======== DATASET CONTENT ========

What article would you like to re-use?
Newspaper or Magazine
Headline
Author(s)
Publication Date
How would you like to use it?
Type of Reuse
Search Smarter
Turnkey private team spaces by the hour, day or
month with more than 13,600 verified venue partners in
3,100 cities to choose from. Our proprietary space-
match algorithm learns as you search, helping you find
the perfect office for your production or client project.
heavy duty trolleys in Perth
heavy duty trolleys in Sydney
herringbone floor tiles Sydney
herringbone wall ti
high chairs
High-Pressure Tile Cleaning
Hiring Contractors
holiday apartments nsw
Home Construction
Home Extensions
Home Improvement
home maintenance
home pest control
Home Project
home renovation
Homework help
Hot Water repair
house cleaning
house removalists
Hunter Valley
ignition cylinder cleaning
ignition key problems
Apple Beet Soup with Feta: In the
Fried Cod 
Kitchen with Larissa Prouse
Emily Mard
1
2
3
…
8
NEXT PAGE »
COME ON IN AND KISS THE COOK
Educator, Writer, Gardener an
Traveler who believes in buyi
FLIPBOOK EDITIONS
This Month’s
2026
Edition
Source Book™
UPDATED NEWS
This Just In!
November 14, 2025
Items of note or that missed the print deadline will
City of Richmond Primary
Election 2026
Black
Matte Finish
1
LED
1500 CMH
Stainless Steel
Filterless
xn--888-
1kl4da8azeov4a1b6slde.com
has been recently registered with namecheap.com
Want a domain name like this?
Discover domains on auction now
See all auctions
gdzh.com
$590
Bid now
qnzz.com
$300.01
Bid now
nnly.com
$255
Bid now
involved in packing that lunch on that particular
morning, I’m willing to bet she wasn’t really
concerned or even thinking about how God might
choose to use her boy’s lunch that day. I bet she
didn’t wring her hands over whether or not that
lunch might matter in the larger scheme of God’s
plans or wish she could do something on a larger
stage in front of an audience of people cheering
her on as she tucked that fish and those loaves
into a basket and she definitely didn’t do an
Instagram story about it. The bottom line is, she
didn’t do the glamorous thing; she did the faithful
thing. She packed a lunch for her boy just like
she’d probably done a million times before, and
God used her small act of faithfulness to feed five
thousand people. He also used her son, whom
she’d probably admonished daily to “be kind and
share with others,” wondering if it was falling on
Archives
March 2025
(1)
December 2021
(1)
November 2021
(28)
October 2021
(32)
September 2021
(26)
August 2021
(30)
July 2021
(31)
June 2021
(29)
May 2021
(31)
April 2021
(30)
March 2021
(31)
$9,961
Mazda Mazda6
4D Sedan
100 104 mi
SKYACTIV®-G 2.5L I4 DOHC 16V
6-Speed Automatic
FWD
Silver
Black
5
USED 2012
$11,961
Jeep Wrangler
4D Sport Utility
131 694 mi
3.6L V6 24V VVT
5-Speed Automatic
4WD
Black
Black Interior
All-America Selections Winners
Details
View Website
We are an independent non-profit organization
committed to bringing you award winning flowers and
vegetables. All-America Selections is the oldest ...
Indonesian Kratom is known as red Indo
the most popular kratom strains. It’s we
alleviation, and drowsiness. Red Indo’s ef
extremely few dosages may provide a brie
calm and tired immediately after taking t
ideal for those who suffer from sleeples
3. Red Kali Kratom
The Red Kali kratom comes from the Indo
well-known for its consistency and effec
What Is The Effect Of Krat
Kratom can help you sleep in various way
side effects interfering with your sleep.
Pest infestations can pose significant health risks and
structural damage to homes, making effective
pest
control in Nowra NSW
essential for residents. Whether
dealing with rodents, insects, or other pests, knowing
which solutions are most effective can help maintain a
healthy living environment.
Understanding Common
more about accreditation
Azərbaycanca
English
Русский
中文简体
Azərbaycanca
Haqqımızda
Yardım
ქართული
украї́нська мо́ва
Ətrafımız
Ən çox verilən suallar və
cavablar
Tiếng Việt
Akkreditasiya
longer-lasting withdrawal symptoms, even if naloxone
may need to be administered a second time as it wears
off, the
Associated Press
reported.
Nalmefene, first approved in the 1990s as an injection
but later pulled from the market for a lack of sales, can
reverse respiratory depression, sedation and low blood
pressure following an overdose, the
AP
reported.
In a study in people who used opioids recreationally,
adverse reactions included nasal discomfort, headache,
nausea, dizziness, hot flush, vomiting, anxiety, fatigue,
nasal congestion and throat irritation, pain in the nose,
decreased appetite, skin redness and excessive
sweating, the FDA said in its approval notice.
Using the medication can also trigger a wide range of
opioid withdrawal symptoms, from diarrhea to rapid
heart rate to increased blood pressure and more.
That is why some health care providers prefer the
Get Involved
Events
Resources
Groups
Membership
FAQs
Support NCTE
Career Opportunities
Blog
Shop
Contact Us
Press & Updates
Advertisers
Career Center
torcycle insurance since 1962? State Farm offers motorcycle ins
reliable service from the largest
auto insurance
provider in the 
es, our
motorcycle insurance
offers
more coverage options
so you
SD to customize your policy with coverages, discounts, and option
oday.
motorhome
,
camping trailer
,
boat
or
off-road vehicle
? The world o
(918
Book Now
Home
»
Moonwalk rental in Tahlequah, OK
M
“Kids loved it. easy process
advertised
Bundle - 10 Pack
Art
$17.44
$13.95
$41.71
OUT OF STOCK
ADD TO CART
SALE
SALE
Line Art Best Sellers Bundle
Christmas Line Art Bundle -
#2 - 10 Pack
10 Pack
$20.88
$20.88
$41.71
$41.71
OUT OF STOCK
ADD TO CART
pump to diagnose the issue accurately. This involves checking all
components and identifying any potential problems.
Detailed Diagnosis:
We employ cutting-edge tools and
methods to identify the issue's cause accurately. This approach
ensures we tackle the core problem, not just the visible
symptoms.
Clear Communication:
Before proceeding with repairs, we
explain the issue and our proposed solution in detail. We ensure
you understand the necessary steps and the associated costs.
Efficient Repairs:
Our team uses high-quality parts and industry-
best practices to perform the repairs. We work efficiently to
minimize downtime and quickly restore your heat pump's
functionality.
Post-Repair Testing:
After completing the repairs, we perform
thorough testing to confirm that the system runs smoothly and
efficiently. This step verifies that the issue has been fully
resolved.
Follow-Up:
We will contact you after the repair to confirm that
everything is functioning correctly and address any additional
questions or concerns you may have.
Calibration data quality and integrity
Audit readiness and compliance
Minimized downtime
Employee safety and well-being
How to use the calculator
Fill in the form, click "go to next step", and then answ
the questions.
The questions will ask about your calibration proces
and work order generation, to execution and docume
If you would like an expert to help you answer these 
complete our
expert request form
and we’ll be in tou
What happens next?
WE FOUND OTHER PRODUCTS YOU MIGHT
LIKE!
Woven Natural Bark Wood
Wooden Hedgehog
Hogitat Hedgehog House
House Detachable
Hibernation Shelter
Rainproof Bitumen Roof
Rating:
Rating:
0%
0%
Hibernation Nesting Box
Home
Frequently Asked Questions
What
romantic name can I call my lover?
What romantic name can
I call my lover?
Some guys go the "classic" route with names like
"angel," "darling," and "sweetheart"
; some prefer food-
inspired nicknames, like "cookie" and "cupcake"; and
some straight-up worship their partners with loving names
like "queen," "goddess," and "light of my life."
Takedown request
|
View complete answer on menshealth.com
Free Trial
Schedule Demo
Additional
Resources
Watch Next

========

• _WHAT THE EXERCISE ASKS_: The required answer is the exact run of lines above starting at the line with "thorough testing to" and ending at the line with "The questions will", with both ends present.

• _EXPECTED OUTPUT_:
thorough testing to confirm that the system runs smoothly and
efficiently. This step verifies that the issue has been fully
resolved.
Follow-Up:
We will contact you after the repair to confirm that
everything is functioning correctly and address any additional
questions or concerns you may have.
Calibration data quality and integrity
Audit readiness and compliance
Minimized downtime
Employee safety and well-being
How to use the calculator
Fill in the form, click "go to next step", and then answ
the questions.
The questions will ask about your calibration proces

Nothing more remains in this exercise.